Per quanto riguarda l’adeguatezza, basti questo dato: negli ultimi 18 anni (2008-2025) le pensioni medio-alte hanno perso il 30-35% del loro valore solo per i tagli aggiuntivi alla loro rivalutazione rispetto al taglio costante e consolidato, fin dal 2001, di cui alla legge 388/2000 (100% fino a 3 volte il minimo INPS; 90% tra 3 e 5 volte il minimo; 75% per i restanti importi oltre le 5 volte), taglio che ormai consideriamo permanente sull’altare della solidarietà. Di fronte a questi dati, ed alla realtà che vede per l’aspettativa di vita media degli ex lavoratori oggi in quiescenza un periodo di 20-25 anni, come può sostenere la Corte che le pensioni di maggiore importo hanno un margine di maggiore resistenza di fronte all’inflazione quando: i loro titolari non beneficiano del taglio del cuneo fiscale e di altre agevolazioni; subiscono un carico fiscale ben maggiore ( progressivo sul reddito); pagano presumibilmente maggiori bollette per luce,  gas e ticket vari, fanno più frequentemente acquisti di beni gravati da aliquote IVA al 22%, piuttosto che al 5 o 10% e, infine, vedono le loro pensioni peggio indicizzate in via ordinaria, quando non pesantemente falcidiate o non rivalutate del tutto?

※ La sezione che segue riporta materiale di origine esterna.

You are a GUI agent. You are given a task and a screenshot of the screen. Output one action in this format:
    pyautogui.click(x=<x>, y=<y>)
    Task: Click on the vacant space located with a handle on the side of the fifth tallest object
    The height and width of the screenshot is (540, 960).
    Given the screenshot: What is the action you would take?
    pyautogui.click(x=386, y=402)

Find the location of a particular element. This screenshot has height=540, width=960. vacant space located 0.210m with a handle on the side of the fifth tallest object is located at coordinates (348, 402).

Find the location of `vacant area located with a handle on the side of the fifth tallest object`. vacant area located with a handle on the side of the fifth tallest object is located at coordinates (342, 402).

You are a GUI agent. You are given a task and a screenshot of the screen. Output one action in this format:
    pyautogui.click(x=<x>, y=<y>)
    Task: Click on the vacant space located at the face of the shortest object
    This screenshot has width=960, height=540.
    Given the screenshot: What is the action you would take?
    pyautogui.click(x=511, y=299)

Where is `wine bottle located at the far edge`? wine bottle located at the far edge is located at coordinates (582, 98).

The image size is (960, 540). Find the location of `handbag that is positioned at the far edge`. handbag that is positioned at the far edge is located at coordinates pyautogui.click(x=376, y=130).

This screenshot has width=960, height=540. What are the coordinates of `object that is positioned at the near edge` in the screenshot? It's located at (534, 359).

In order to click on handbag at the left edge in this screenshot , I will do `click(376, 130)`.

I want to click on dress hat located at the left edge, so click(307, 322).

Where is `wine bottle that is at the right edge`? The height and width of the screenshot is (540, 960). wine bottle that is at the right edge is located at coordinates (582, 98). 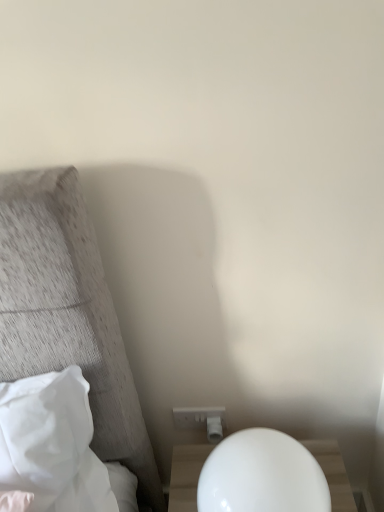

Ma dove la Corte calpesta logica e buon senso e sfida il ridicolo è quando afferma:

  • che i diritti pensionistici, pur perequati in misura minore, sono tali “da non mutare la reale disponibilità economica e il potere d’acquisto del percettore”;
  • che il “raffreddamento” della rivalutazione, con il conseguente “trascinamento” permanente e crescente del danno, “ non ne muta la natura di misure di mero risparmio di spesa e non di decurtazione del patrimonio del soggetto passivo”. Evidentemente la Corte ignora il principio giuridico consolidato in materia di danni e risarcimenti secondo cui “chi è causa della causa” (deindicizzazione) “è causa del causato” (decurtazione del patrimonio);
  • che la inadeguata indicizzazione delle pensioni medio-alte non lede e mortifica la dignità delle professionalità più qualificate, già salvaguardata dalla liquidazione di maggiore importo!;
  • che delle perdite subite dalle pensioni di maggiore importo il legislatore potrà tener conto “nel calibrare la portata di eventuali successive misure incidenti sull’indicizzazione dei trattamenti pensionistici”. Quanto tale previsione sia realistica è dimostrato dalla successiva legge di bilancio (n.213/2023 per il 2024) dove, ferme tutte le altre percentuali, la rivalutazione delle pensioni oltre 10 volte il minimo INPS è ulteriormente scesa dal 32 al 22% dell’indice Istat!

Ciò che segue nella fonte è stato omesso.